Europäische Richtlinien, wie etwa jene zu den Finanzmärkten (MiFID: Markets in Financial Instruments Directive), haben strengere Vorschriften bezüglich Transparenz und Information rund um Finanzprodukte eingeführt. So müssen alle Provisionen, die ein Vermittler in Zusammenhang mit einer Geldanlage erhält, offengelegt werden.

Deshalb sieht etwa Helmut Siegler, Vorstand des Österreichischen Verbandes Financial Planners (AFP), die provisionsbasierte Beratungstätigkeit als "nicht per se problematisch". "MiFID hat hier zu Recht Klarheit geschaffen, und mittlerweile hat sich die neue Transparenz auch schon durchgesetzt", sagt Siegler, der neben seiner Verbandstätigkeit auch Leitender Direktor für Financial Planning & Family Office bei der traditionsreichen Schoellerbank ist.

Über 5700 gewerbliche Vermögensberater

Wie man einen seriösen Finanzberater erkennt, ist jedoch für die Kunden nicht so einfach zu durchschauen. Insgesamt waren 2012 in Österreich über 5700 gewerbliche Vermögensberatungsgewerbe in Österreich angemeldet. Darüber hinaus gab es mehr als 2500 sogenannte Finanzdienstleistungsassistenten (FDLA), ein freies Gewerbe, für das keine Befähigung notwendig ist.
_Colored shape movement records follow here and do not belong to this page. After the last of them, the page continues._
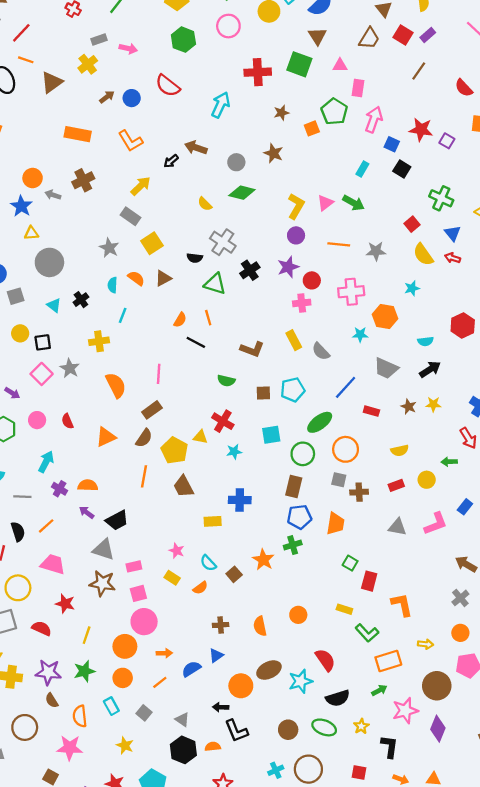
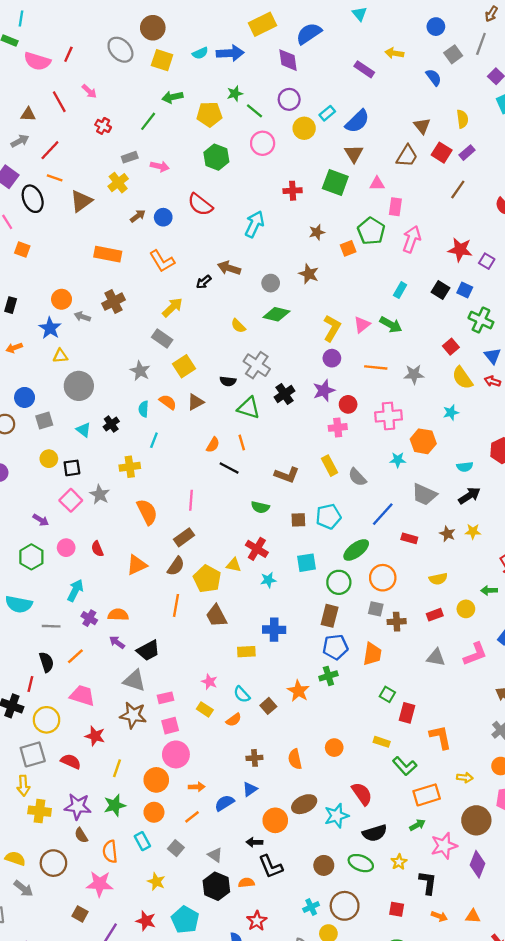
red cross: (258, 72) -> (293, 191), size x0.7
blue square: (392, 144) -> (465, 290), moved

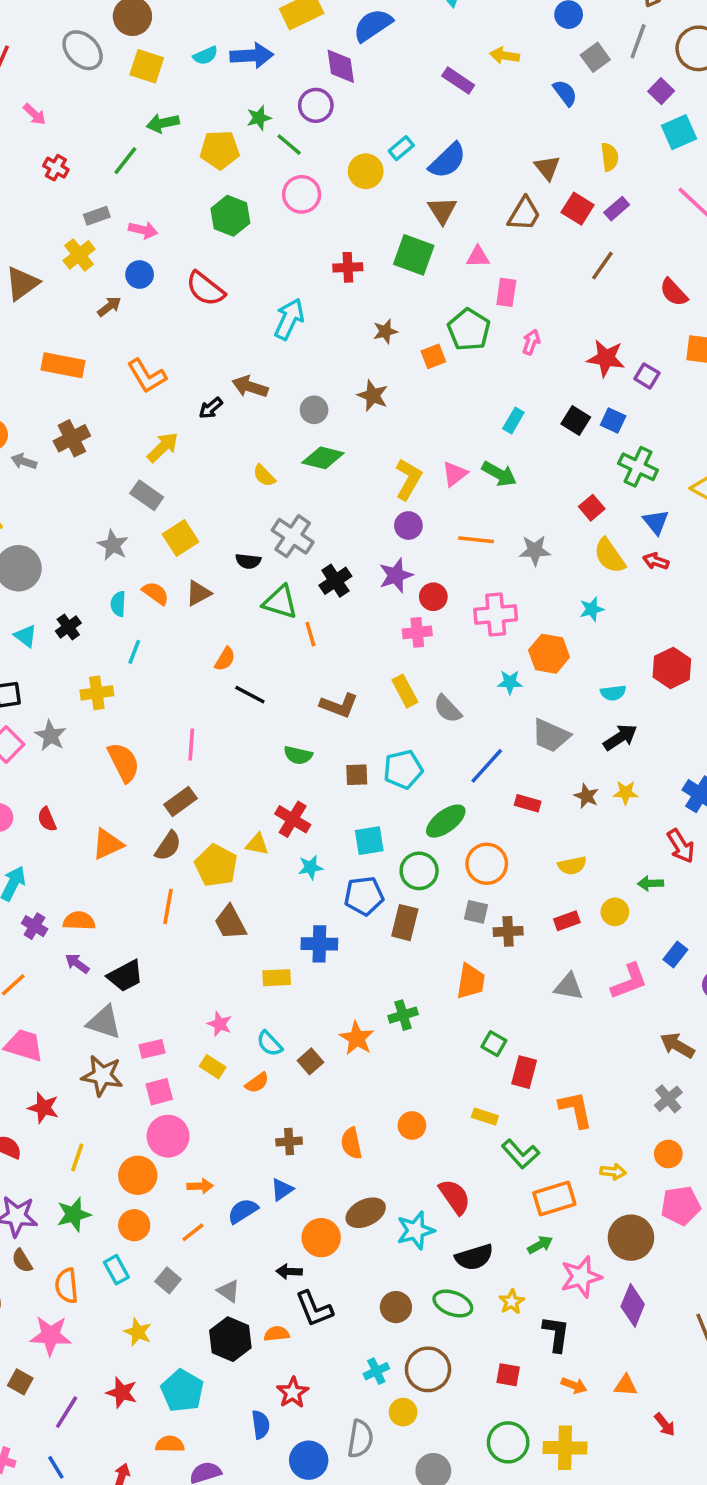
purple circle: (289, 99) -> (316, 105), moved
blue circle: (163, 217) -> (140, 274), moved
pink arrow: (412, 239) -> (531, 342), size x0.6
orange line: (242, 443) -> (310, 634), moved
blue pentagon: (335, 647) -> (364, 896), moved

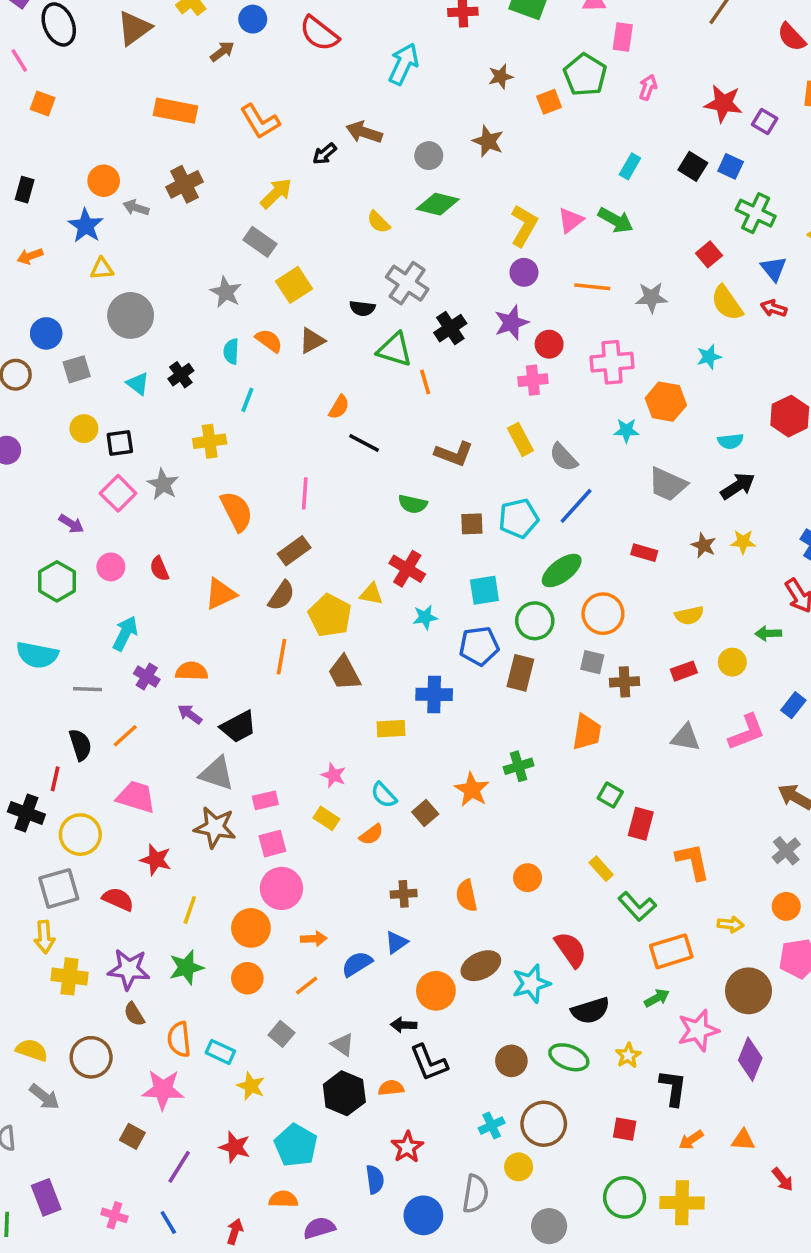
blue line: (487, 766) -> (576, 506), moved
yellow rectangle: (485, 1117) -> (601, 869), turned 30
cyan rectangle: (116, 1270) -> (220, 1052), moved, turned -36
orange arrow: (574, 1385) -> (691, 1140), turned 125

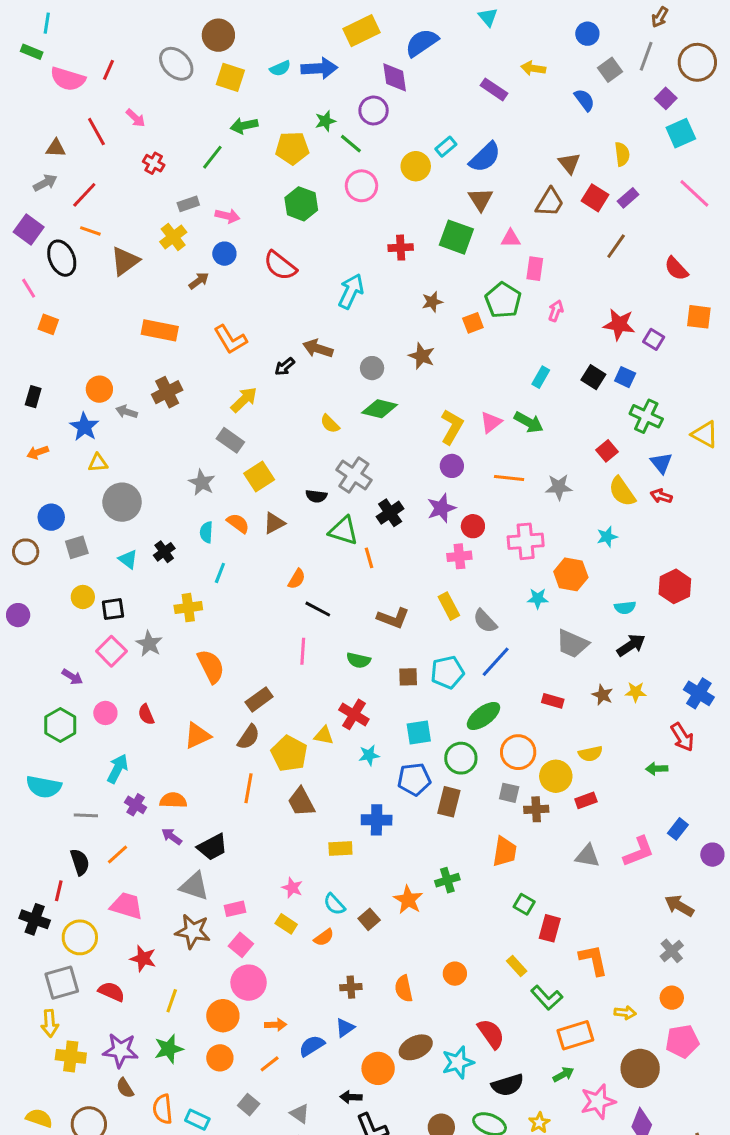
pink line: (305, 493) -> (303, 651), moved
yellow circle: (732, 662) -> (556, 776), moved, size x1.4
pink square: (272, 844) -> (241, 945), turned -35

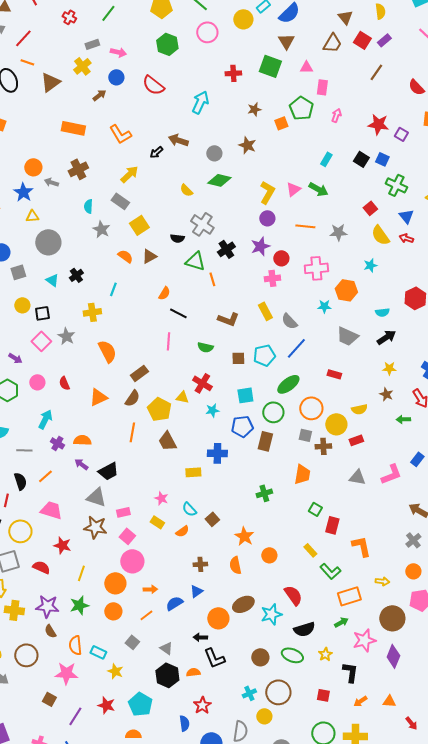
cyan semicircle: (206, 532) -> (88, 206), moved
brown star: (602, 695) -> (386, 394), moved
orange star: (408, 900) -> (244, 536), moved

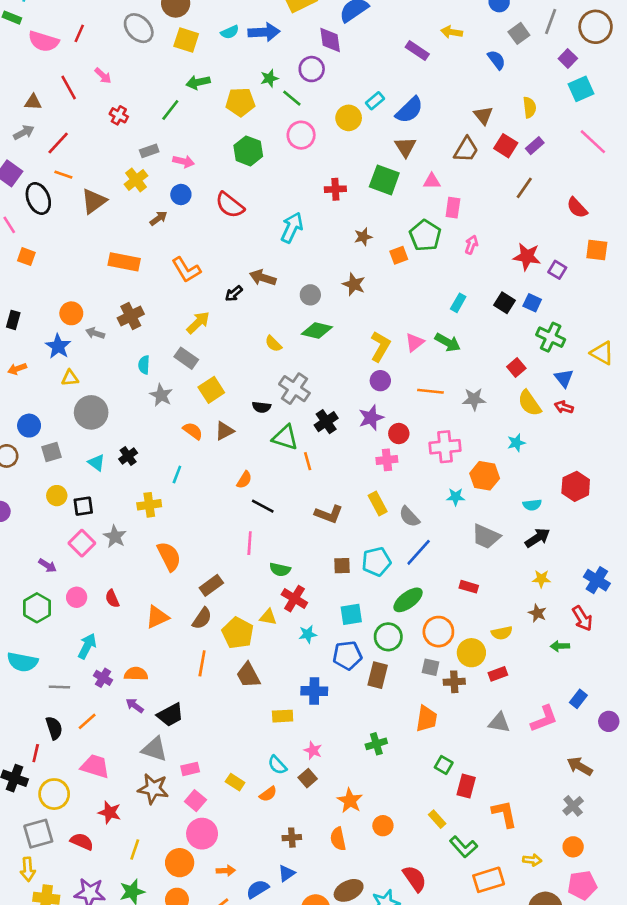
green semicircle: (205, 347) -> (280, 570), moved
pink star: (161, 498) -> (313, 750), moved

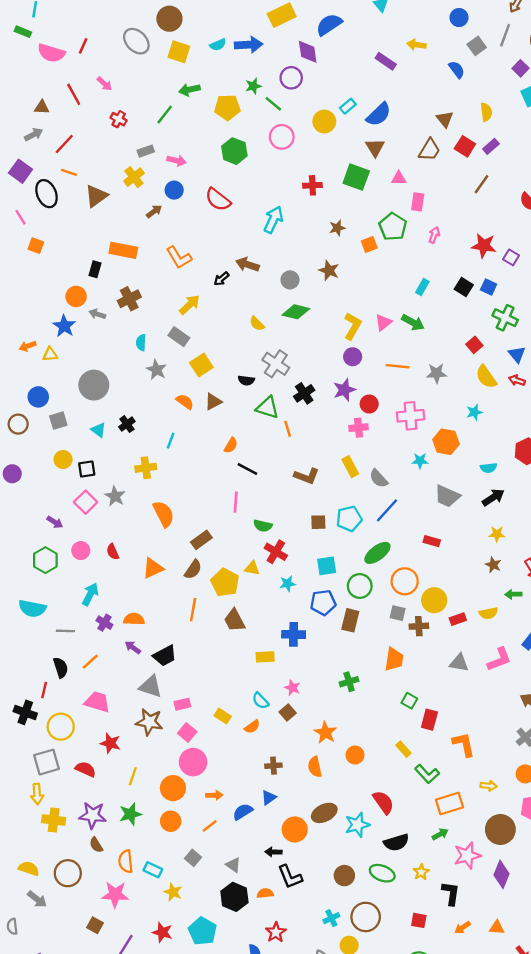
black rectangle: (13, 320) -> (95, 269), moved
yellow triangle: (70, 378) -> (50, 354), moved
yellow semicircle: (502, 633) -> (489, 613), moved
Für Anleger empfiehlt es sich, den Berater nach Zertifizierungen und Ausbildungen zu fragen. So ist etwa das CFP (Certified Financial Planner)-Zertifikat international anerkannt, besteht aus einer mehrstufigen Ausbildung und verpflichtet zur ständigen Fortbildung. Bislang haben allerdings nur wenige freie Finanzberater in Österreich diese Zertifizierung erlangt.
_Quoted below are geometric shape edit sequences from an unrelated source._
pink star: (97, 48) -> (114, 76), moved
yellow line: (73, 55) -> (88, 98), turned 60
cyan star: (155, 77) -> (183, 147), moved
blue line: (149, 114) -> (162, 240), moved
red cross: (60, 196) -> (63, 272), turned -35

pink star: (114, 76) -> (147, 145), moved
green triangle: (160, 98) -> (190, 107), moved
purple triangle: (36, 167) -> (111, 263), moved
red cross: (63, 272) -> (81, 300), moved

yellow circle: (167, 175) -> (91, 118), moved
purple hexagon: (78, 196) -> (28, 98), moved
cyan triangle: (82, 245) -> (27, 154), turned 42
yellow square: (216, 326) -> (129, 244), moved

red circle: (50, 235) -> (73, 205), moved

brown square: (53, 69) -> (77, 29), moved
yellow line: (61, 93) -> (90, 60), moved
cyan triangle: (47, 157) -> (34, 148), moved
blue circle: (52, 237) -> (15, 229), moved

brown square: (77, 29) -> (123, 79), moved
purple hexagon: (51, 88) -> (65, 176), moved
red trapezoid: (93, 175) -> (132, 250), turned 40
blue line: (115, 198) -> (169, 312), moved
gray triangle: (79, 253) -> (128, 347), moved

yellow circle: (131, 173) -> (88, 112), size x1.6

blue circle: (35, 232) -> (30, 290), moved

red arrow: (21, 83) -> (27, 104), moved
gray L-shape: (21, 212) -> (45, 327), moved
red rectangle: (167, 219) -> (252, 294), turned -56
Dafür hat die Wirtschaftskammer im vergangenen Jahr nach jahrelangen Diskussionen die Ausbildung zum Wertpapiervermittler eingeführt, die eine Vorstufe zum Finanzberater sein kann, der wiederum Teil der CFP-Ausbildung ist. Mittlerweile gibt es laut Wirtschaftskammer rund 50 dieser Wertpapiervermittler.

Die Finanzdienstleistungsbranche war vor allem in Zusammenhang mit dem Strukturvertrieb AWD (jetzt Swiss Life Select) unter Beschuss geraten. Erst im August war ein jahrelanger Rechtsstreit um angebliche systematische Fehlberatungen beim Verkauf von Immofinanz-Aktien an österreichische Kleinanleger beigelegt worden. Swiss Life Select einigte sich im Rahmen einer freiwilligen Mediation mit dem Verein für Konsumenteninformation (VKI) auf eine Vergleichssumme. Insgesamt werden rund 7 Millionen Euro an Anleger ausgezahlt, die Verluste mit der Immofinanz-Aktie erlitten hatten.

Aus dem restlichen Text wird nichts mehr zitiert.